While you are busy zooming in and out to look at a picture more carefully on your smartphone, digital zooming tries to maintain the resolution by running algorithms in the background to fill in the missing pieces (pixels) of the image. Most of these image-up scaling techniques deploy machine learning where models learn mapping (selecting filters) by training on corresponding low and high-resolution images. In the learning stage, these low and high-resolution pairs of image patches are nothing but fabrications of the original images. When you zoom in, say 2x times, then, the size of a typical high-resolution patch is 6×6 and that of the synthetically down scaled low-resolution patch is 3×3.
Why Wasn’t Super Resolution Popular Until Now
- Photographers spend most of their time manipulating settings; for example, adjusting ISO sensitivity on their DSLR for a cleaner image. But, a typical phone user wants to have high-quality photos with a single touch. We don’t want to get just a higher resolution noisy image but to develop algorithms that produce less noisy results.
- Localized alignment issues demand the algorithm to be smart enough to perfectly estimate the motion due to unsteady hand movement, moving people and other factors as discussed above.
- The complexity involved in interpolating randomly distributed data; random because the movements are random. So, the data is both dense and scanty and, this irregular spread of data on the grid makes super-resolution more elusive.
Usually, up scaling involves methods like nearest-neighbours, bi-linear or bi-cubic interpolation. These up scaling filters with linear interpolation methods have their limitations in reconstructing images involving complexity and end up with over-smoothening of the edges.
Google has been doing the same with its RAISR (Rapid and Accurate Image Super-Resolution) for its image sharpening and contrast enhancement in their flagship model, Pixel.
Before RAISR, there were models like Anchored Neighborhood Regression (ANR) which computed the compact representation of each patch over the learned dictionaries with a set of pre-computed projection matrices (filters). Then there was SRCNN which built upon deep Convolutional Neural Network (CNN) and learnt mapping through hidden convolutional layers.
RAISR imbibes a learning-based framework which surpasses restoration capabilities of both SRCNN and ANR.
The idea behind RAISR is to enhance the quality of, say, bi-linear interpolation method by applying a set of pre-learned filters on the image patches, chosen by an efficient hashing mechanism. Here, the hashing is done by estimating the local gradients’ statistics. You can see that every 2×2 grid in the picture below contains two green blocks. This pattern considers the human’s optical sensitivity to the colour green.
The camera sensor elements measure the intensity of the incoming light and not the colour itself. As shown in the picture above, an RGB filter (Bayer pattern) array is placed in front of this sensor so that each pixel will be filtered to record one of the three colours. These raw Bayer pattern images are then run through demosaicing algorithms to interpolate RGB values for each pixel. These algorithms utilize intensity values of the surrounding pixels to estimate the value of the desired pixel.

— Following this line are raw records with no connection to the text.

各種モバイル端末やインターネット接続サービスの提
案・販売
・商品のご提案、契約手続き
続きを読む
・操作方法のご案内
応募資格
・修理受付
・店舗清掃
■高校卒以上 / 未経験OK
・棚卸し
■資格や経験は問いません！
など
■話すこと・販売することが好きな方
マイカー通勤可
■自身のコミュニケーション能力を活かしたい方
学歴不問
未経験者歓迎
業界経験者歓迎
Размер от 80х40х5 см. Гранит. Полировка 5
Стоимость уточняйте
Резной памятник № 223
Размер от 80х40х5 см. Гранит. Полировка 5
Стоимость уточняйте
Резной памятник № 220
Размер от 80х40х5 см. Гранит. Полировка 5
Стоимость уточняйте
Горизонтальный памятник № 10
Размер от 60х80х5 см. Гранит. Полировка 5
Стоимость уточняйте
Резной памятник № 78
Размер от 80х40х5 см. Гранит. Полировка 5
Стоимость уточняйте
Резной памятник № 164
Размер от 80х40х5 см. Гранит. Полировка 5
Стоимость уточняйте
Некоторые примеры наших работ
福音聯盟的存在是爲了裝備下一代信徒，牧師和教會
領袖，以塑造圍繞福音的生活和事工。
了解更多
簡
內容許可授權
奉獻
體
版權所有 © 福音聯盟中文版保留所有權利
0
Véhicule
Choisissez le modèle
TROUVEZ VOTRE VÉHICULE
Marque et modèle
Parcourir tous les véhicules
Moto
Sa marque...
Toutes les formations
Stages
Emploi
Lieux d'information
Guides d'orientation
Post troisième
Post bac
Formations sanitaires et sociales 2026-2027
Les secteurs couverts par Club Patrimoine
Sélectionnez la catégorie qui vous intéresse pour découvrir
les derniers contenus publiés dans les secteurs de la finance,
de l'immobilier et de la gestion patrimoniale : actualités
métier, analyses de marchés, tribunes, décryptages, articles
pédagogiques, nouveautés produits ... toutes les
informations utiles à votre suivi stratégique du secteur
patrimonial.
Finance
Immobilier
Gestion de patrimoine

Demosaicing is actually estimating pixel values using nearby values different methods like weighted averages amongst others. Since two-thirds of a zoomed-in image is actually reconstruction, usually we end up with partial information. This loss of information is prevalent even in DSLR cameras but it gets worse when you zoom an image on your phone screens.
How Does Google Address This Issue
With Burst photography, the algorithm tries to compensate for the loss of information in a single frame by taking multiple images. Using multiple frames to improve quality has been in use since Google’s attempt to capture images in a dimly-lit environment with their HDR+ algorithm.

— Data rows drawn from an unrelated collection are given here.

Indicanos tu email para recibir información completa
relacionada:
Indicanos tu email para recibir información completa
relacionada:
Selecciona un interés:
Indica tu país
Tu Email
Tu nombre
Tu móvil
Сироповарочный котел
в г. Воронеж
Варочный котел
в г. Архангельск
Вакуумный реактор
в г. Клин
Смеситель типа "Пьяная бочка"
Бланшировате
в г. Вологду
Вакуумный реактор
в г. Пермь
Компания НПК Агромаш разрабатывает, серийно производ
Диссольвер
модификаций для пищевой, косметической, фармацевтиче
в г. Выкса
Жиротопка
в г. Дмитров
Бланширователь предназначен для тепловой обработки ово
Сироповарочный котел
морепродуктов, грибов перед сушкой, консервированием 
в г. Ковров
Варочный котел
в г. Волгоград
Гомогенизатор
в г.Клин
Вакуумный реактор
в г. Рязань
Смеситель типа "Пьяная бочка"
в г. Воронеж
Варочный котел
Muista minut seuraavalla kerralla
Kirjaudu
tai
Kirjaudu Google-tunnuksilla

Studies on super-resolution imagery with multi-frames for astronomical applications are more than a decade old in which the researchers elaborate on how multi-positional imaging improves the resolution of images on par with optical zooming.

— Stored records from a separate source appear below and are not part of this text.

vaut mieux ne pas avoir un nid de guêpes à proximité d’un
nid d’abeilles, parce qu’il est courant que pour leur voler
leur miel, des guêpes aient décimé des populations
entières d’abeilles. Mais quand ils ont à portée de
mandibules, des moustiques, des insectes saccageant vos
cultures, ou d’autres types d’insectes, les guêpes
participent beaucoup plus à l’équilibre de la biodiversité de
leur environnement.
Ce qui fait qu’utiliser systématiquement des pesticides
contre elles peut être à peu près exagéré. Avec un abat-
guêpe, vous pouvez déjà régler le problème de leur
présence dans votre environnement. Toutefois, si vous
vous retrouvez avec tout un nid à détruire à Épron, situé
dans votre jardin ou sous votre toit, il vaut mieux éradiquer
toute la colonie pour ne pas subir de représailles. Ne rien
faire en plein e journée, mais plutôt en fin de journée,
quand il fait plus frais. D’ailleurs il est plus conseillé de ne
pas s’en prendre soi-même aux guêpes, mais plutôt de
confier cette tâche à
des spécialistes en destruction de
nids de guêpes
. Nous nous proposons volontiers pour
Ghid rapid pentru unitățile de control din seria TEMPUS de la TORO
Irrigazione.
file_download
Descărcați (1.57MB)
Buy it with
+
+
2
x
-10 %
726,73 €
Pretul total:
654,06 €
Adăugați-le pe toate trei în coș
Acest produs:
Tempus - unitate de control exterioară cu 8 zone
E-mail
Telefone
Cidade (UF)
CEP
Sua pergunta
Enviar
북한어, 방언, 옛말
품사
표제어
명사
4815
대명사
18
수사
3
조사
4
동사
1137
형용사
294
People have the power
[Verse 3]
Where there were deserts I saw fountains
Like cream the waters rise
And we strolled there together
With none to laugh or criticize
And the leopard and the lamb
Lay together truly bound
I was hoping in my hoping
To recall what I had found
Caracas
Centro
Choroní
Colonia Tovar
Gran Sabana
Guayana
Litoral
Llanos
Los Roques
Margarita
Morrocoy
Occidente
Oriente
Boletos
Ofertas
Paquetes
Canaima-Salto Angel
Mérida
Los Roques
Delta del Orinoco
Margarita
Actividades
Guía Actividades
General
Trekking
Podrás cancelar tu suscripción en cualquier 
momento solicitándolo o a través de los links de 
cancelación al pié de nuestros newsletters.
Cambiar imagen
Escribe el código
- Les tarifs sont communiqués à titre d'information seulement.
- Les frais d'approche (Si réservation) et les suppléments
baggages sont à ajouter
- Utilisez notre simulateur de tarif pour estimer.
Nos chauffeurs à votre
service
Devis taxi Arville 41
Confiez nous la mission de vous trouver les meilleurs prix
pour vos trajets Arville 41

“Over the years, the practical usage of this ‘super-res’ approach to higher resolution imaging remained confined largely to the laboratory. In astronomical imaging, a stationary telescope sees a predictably moving sky. But in widely used imaging devices like the modern-day smartphone, the practical usage of super-res for zoom in applications like mobile device cameras has remained mostly out of reach,” wrote researchers at Google in their blog.
The algorithm used in Google’s Pixel, generates the RGB value for every pixel by integrating the frames by using edge detection techniques and then adjusting the way pixels merge in alignment with the edges and not across it. The net effect is an efficient trade off between high resolution and noise suppression.
Using “ reference image” method, eliminates the ghosting and motion blurs in constantly moving bodies like an automobile or leaves of a tree.
With Pixel, Google manages to bring technology restricted to astronomy labs into the palms of a common man by innovating on standard machine learning methods.
What makes Pixel stand out is its ability to achieve all this with a single rear camera while its contemporaries make a trade-off with design and resolution to accommodate dual lens. This was made possible with the architecture that allows the lens to take two pictures at the same time, one from the left and one through the right, achieving depth perception similar to human optics.
While digital zooming deploys state-of-the-art algorithms to paint the picture with some meaning, federated learning pushes the boundary further by sharing the information across the devices with sophisticated anonymity. Decentralizing the learning process makes the machine learning algorithms more robust and quicker. For example, while you capture Eiffel tower in low resolution, the models skims through the network for previously captured high-resolution images of the Eiffel tower and uses it to fill in for the missing information in the low-resolution picture. So every device personalizes a localized model by learning from interactions and patterns of its users and updates the whole decentralized network anonymously.
In addition to restoring resolution, these models allow the user to capture images at a lower resolution and save them by utilizing minimum space. And, super-resolve on demand without any degradation in quality.